Because, after all, the law that Zaidi broke was a speech law, not a law to do with physical assault. He got three years for "insulting" a foreign leader. This is why comparisons to Americans who have gotten in trouble for pie throwing are completely misguided. Americans, as so we are fond of announcing, do not punish political speech, even insulting political speech, with criminal penalties. Allegedly, anyhow.
On a more hardnosed level, isn’t it worse for us if Zaidi is in jail than out on the streets? What, is this guy some sort of a threat to the United States, with his devastating shoe-throwing? Of course not. You’d think even from the perspective of realpolitik the advantages of Bush saying Zaidi should be set free would be clear. He’d look generous, large-minded, and so would our nation; the symbolism would be, if we were really imperially ambitious, would we be saying this guy should be sprung? No! We are a freedom-loving people, and as such have nothing whatsoever to fear from him!

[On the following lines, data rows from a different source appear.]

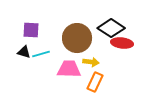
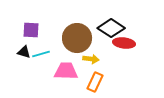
red ellipse: moved 2 px right
yellow arrow: moved 3 px up
pink trapezoid: moved 3 px left, 2 px down
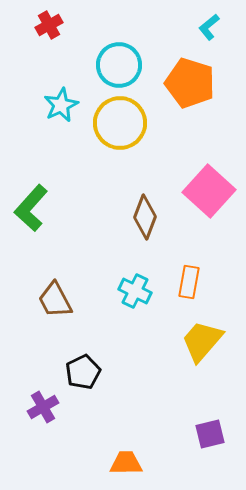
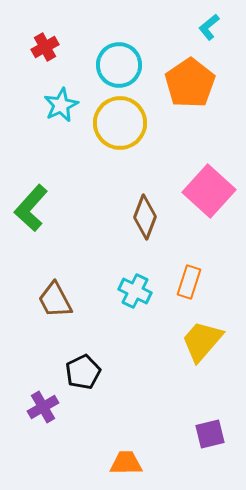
red cross: moved 4 px left, 22 px down
orange pentagon: rotated 21 degrees clockwise
orange rectangle: rotated 8 degrees clockwise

Failing to be generous, from this point of view, was a missed opportunity to show a better American face to the world, especially that part of the world where we’re constantly informed we have our most vital strategic interests at stake. It would be a potent statement, a tangible expression of America’s genuine desire to "spread freedom" as opposed to extending military hegemony. On the other hand, if Zaidi goes to prison, he becomes a powerful symbol of resistance to America. Because he is a threat — insofar as he has become a symbol of resistance to what are perceived as American imperialism, something his incarceration only ratifies. Why is this a good outcome?
But there, of course, is the rub. If George W. Bush were a man capable of understanding why he should have publicly forgiven Muntather Zaidi — for political and strategic reasons, even if the principled reasons elude him — he would not be the man who is ultimately responsible for invading Iraq in the first place. It is very difficult to persuade people whom you are invading, and then occupying, that you did it For Their Own Good. Because the people subject to the violence you have inflicted upon them, without their consent, will have been, you know, victims of your violence. This is a basic truth that holds no matter what justifications you may come up with for inflicting such violence, and is a truth that always seems to escape imperialists. Nobody will ever thank you for dropping a bomb on them.
All of which is to say that if Bush could even remotely grasp why he should try to keep someone from going to jail for three years for throwing a shoe at him, he would not have invaded Iraq. Or had the damn shoes thrown at him at all, for that matter.